Reproduce, without alteration, every line of the data; exclude the images.

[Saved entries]
# # # # # # #

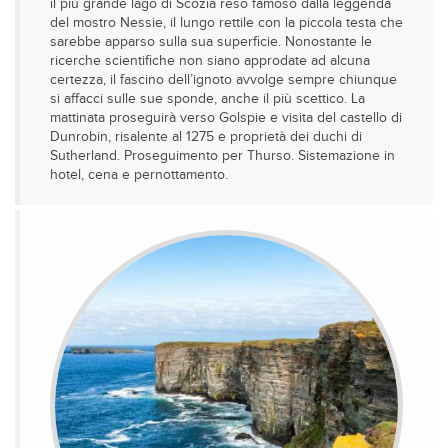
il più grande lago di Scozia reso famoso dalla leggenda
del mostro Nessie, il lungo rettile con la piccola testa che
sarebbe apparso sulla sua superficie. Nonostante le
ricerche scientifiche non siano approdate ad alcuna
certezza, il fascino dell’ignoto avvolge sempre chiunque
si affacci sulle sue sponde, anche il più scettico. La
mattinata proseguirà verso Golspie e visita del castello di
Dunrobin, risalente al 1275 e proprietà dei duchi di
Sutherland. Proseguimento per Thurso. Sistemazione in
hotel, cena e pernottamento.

# # # # # # #

**Solution to this task**
il più grande lago di Scozia reso famoso dalla leggenda
del mostro Nessie, il lungo rettile con la piccola testa che
sarebbe apparso sulla sua superficie. Nonostante le
ricerche scientifiche non siano approdate ad alcuna
certezza, il fascino dell’ignoto avvolge sempre chiunque
si affacci sulle sue sponde, anche il più scettico. La
mattinata proseguirà verso Golspie e visita del castello di
Dunrobin, risalente al 1275 e proprietà dei duchi di
Sutherland. Proseguimento per Thurso. Sistemazione in
hotel, cena e pernottamento.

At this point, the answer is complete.